How to Pitch Apache Kafka

Shahar Cizer Kobrinsky
Zillow Tech Hub
Published in
7 min readAug 27, 2020

Imagine you are a senior engineer working in a company that’s running its tech stack on top of AWS. Your tech organization is probably using a variety of AWS services including some messaging services like SQS, SNS and Kinesis. As someone who reads technical blog posts once in a while you realize Apache Kafka is pretty popular technology for event streaming. You read it is supporting lower latencies, higher throughput, longer retention periods, used in the largest tech organizations and one of most popular Apache projects. You hop into your (now virtual) Architect / CTO / VP seat and tell her you should use Kafka. Following a quick POC you report back that, yes the throughput is great, but you couldn’t support it yourself because of its complexity and the many knobs you need to turn to make it work properly. That’s pretty much where it stays and you let it go.

Being on Both Sides

That is pretty much what I went through from the architect side at my previous company as I did not think it was justified to add a few engineers for better technical performance. I simply did not see the ROI. When you focus your argument solely on technical benefits (of any technology) to decision makers at a company, you are not doing any favors to yourself and you will miss out.
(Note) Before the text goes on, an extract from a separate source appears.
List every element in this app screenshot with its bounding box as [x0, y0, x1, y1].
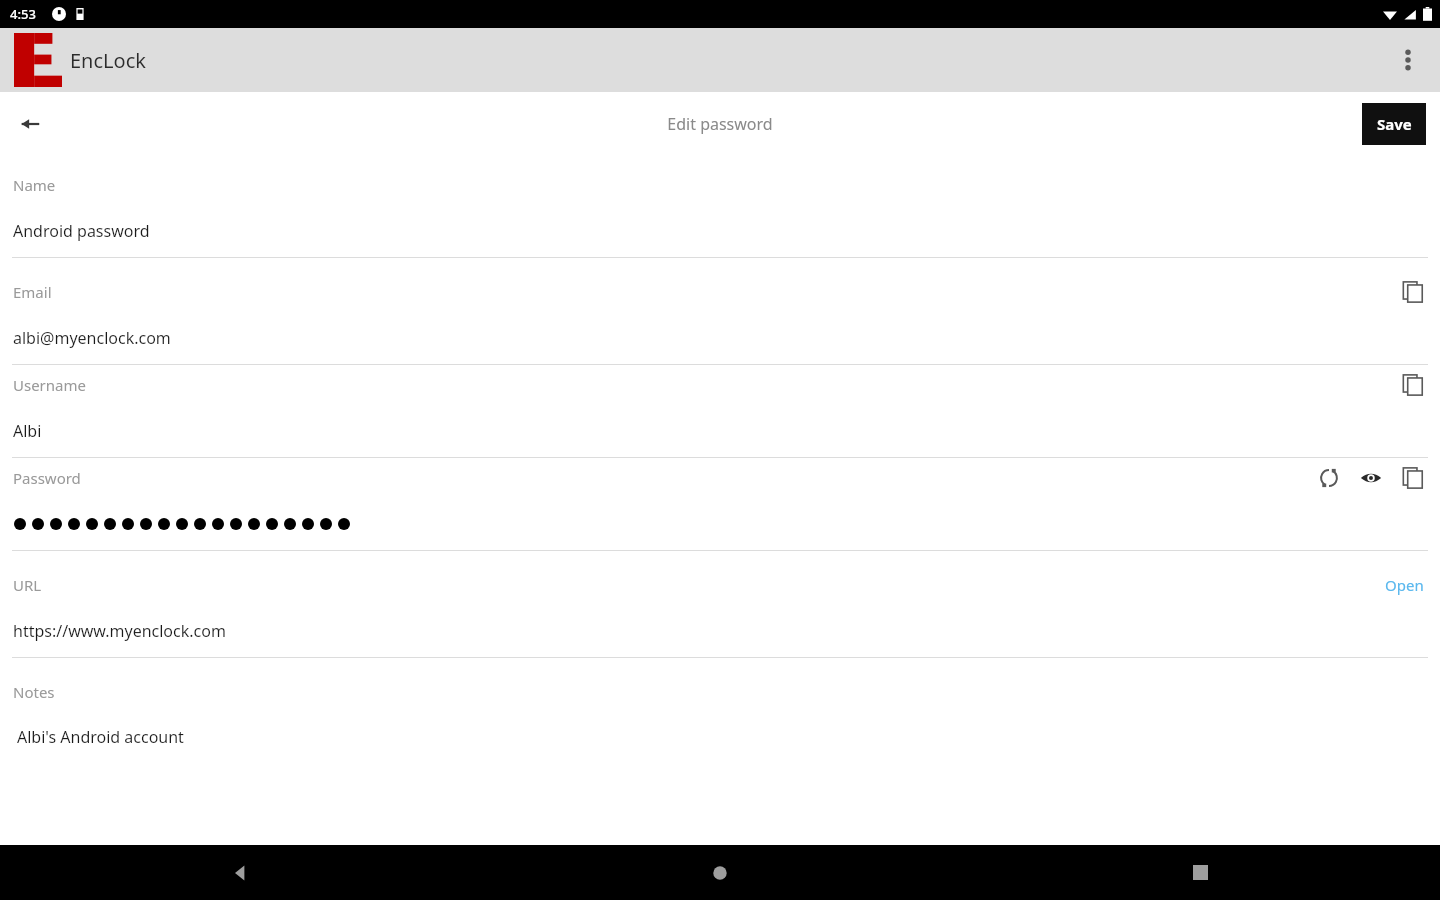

Ask yourself what is the impact on your organization, what are the challenges your organization faces with data and what people are investing their time on when they should be innovating on data.

Working on Zillow Group’s Data Platform for the past couple of years, looking at the broader challenges of the Data Engineering group, it was time for me to be on the other side, pitching to managers and executives the value of Kafka. I’ve researched it more thoroughly this time and what business value it would bring.

Cloud Providers are only Half Magic

See, the democratization of infrastructure by cloud providers made it easy to just spin up the service you need, winning over on-premises solutions not only from a cost point of view but also from a developer experience one. Consider a case where my team needs to generate data about Users’ interactions with their “Saved Homes” and send it to our push notification system. The team decides to provision a Kinesis stream to do that. How would other people in the company know that we did that? Where would they go look for such data (especially when using multiple AWS accounts)? How would they know the meta information about the data (schema, description, interoperability, quality guarantees, availability information, partitioning scheme and much more)?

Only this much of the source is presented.